We will first, add the functions h(x) and j(x), then compare the result with the function k(x) to show that they are equivalent.
The given functions are,
h(x)=−3x+5
j(x)=−5x−7
k(x)=−8x−2
Now,h(x)+j(x)=−3x+5+(−5x−7)
=−3x+5−5x−7
=−8x−2
And,k(x)=−8x−2
We know that two polynomials are equivalent if they have equal coefficients of corresponding powers of the independent variable.
∴h(x)+j(x)=k(x)
So,h(x)+j(x) is equivalent to k(x).
On adding the functions h(x) and j(x), we get the value that is the same as the function k(x).
So, the function h(x)+j(x) is equivalent to k(x)
Carnegie Learning Algebra II Student Skills Practice 1st Edition Chapter 1 Exercise 1.5 Skills Practice Page 268 Problem 14 Answer
Given- The three polynomial functions,h(x)=1/2x+9
j(x)=1/2x+6
k(x)=x+15
To find- To show that h(x)+j(x) is equivalent to k(x).
We will first, add the functions h(x) and j(x), then compare the result with the function k(x) to show that they are equivalent.
The given functions are,
h(x)=1/2x+9
j(x)=1/2+6
k(x)=x+15
Now,h(x)+j(x)=1/2
x+9+1/2
x+6
=1/2x+1/2x+9+6
=x+15
And,k(x)=x+15 We know that two polynomials are equivalent if they have equal coefficients of corresponding powers of the independent variable.
∴h(x)+j(x)=k(x)
So,h(x)+j(x) is equivalent to k(x).
On adding the functions h(x) and j(x), we get the value that is the same as the function k(x).
So, the function h(x)+j(x) is equivalent to k(x)
Carnegie Learning Skills Practice Exercise 1.5 Explained
Carnegie Learning Algebra II Student Skills Practice 1st Edition Chapter 1 Exercise 1.5 Skills Practice Page 268 Problem 15 Answer
Given- The three polynomial functions,h(x)=−12x−1
j(x)=−7x+11
k(x)=−19x+10
To find- To show that h(x)+j(x) is equivalent to k(x).

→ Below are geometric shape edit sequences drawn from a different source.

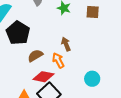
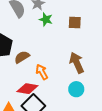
brown arrow: (66, 44) -> (77, 63), moved, size x1.5
brown semicircle: (35, 56) -> (22, 57), moved

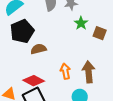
green star: (46, 19) -> (81, 23), moved
orange arrow: (42, 72) -> (65, 71), moved

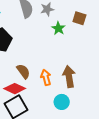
brown square: (100, 33) -> (79, 18), moved
brown semicircle: (39, 49) -> (23, 71), moved, turned 70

We will first, add the functions h(x) and j(x), then compare the result with the function k(x) to show that they are equivalent.
The given functions are,
h(x)=−12x−1
j(x)=−7x+11
k(x)=−19x+10
Now,h(x)+j(x)=−12x−1+(−7x+11)=−12x−1−7x+11
=−19x+10
And,k(x)=−19x+10
We know that two polynomials are equivalent if they have equal coefficients of corresponding powers of the independent variable.
∴h(x)+j(x)=k(x)
So,h(x)+j(x) is equivalent to k(x).
On adding the function h(x) and j(x), we get the value that is the same as the function k(x).
So, the function h(x)+j(x) is equivalent to k(x).